In the records, find each line where "axis" occurs, and copy it.

_Information provided_.
○ ○ ○ ○ ○ ○ ○

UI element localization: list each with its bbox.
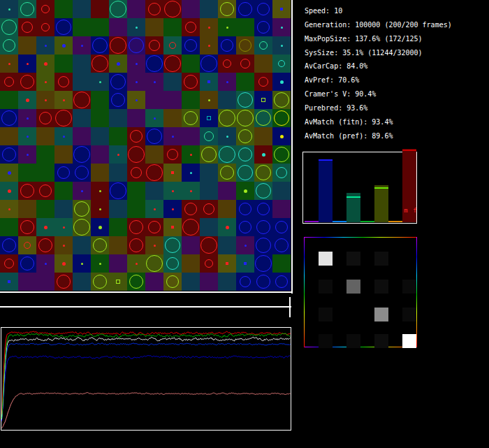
world-cell <box>236 254 254 273</box>
world-cell <box>127 55 145 73</box>
world-cell <box>91 109 109 127</box>
matrix-cell <box>346 280 360 294</box>
world-cell <box>54 91 73 109</box>
organism-circle <box>220 166 234 180</box>
organism-circle <box>165 238 180 253</box>
world-cell <box>91 236 109 254</box>
world-cell <box>91 218 109 236</box>
world-cell <box>91 200 109 218</box>
world-cell <box>18 182 36 200</box>
world-cell <box>109 127 127 145</box>
world-cell <box>36 145 54 164</box>
world-cell <box>145 127 163 145</box>
world-cell <box>254 18 272 36</box>
organism-circle <box>146 164 163 181</box>
organism-circle <box>146 55 163 72</box>
organism-square <box>8 280 10 283</box>
organism-dot <box>281 27 283 29</box>
organism-dot <box>190 190 192 192</box>
world-cell <box>0 182 18 200</box>
organism-circle <box>148 3 161 15</box>
organism-circle <box>56 20 71 35</box>
world-cell <box>54 164 73 182</box>
world-cell <box>109 73 127 91</box>
world-cell <box>182 254 200 273</box>
app-window: { "colors": { "background": "#000000", "… <box>0 0 489 448</box>
organism-dot <box>99 263 101 265</box>
organism-circle <box>184 203 197 215</box>
organism-circle <box>4 259 14 268</box>
bar-mean-marker <box>346 196 360 198</box>
organism-circle <box>167 149 178 160</box>
organism-dot <box>190 154 192 156</box>
organism-circle <box>57 166 70 179</box>
world-cell <box>54 0 73 18</box>
organism-dot <box>172 136 174 138</box>
world-cell <box>272 109 291 127</box>
organism-circle <box>58 76 69 87</box>
organism-dot <box>136 99 138 101</box>
organism-circle <box>93 275 107 289</box>
species-bar-chart-plot <box>303 152 416 223</box>
world-cell <box>18 36 36 55</box>
population-bar <box>319 159 333 222</box>
world-cell <box>182 0 200 18</box>
world-cell <box>36 236 54 254</box>
world-cell <box>218 127 236 145</box>
organism-dot <box>226 27 228 29</box>
world-cell <box>18 254 36 273</box>
world-cell <box>254 36 272 55</box>
matrix-cell <box>402 280 416 294</box>
world-cell <box>236 91 254 109</box>
world-cell <box>163 164 182 182</box>
organism-circle <box>20 256 34 270</box>
stat-avmatch-pref: AvMatch (pref): 89.6% <box>305 129 452 143</box>
world-cell <box>73 109 91 127</box>
world-cell <box>0 127 18 145</box>
world-cell <box>91 164 109 182</box>
world-cell <box>73 0 91 18</box>
world-cell <box>200 73 218 91</box>
world-cell <box>36 164 54 182</box>
timeline-scrollbar-thumb[interactable] <box>289 297 291 317</box>
stat-avmatch-fitn: AvMatch (fitn): 93.4% <box>305 115 452 129</box>
organism-dot <box>8 171 11 175</box>
world-cell <box>18 145 36 164</box>
world-cell <box>236 182 254 200</box>
organism-circle <box>274 92 289 108</box>
world-cell <box>18 218 36 236</box>
organism-circle <box>3 39 15 52</box>
organism-circle <box>164 1 181 17</box>
organism-circle <box>131 167 142 178</box>
world-cell <box>0 0 18 18</box>
world-cell <box>109 109 127 127</box>
world-cell <box>73 200 91 218</box>
timeline-scrollbar-track[interactable] <box>0 306 291 308</box>
organism-dot <box>208 45 210 47</box>
world-cell <box>91 0 109 18</box>
world-cell <box>218 273 236 291</box>
species-axis-swatch <box>360 221 374 222</box>
organism-circle <box>166 275 179 288</box>
world-cell <box>0 254 18 273</box>
world-cell <box>91 91 109 109</box>
organism-square <box>116 280 120 284</box>
world-cell <box>127 254 145 273</box>
species-axis-swatch <box>388 221 402 222</box>
organism-circle <box>257 3 270 15</box>
world-cell <box>54 127 73 145</box>
organism-circle <box>20 75 34 89</box>
organism-circle <box>184 111 198 125</box>
world-cell <box>73 182 91 200</box>
world-cell <box>272 18 291 36</box>
world-cell <box>91 254 109 273</box>
world-cell <box>18 200 36 218</box>
organism-circle <box>146 255 163 272</box>
world-cell <box>109 273 127 291</box>
bar-mean-marker <box>319 159 333 161</box>
world-cell <box>254 273 272 291</box>
organism-circle <box>110 37 126 54</box>
organism-circle <box>220 2 234 16</box>
world-cell <box>145 109 163 127</box>
world-cell <box>36 55 54 73</box>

○ ○ ○ ○ ○ ○ ○

_Answer to the exercise_.
species-axis-swatch <box>360 221 374 222</box>
species-axis-swatch <box>388 221 402 222</box>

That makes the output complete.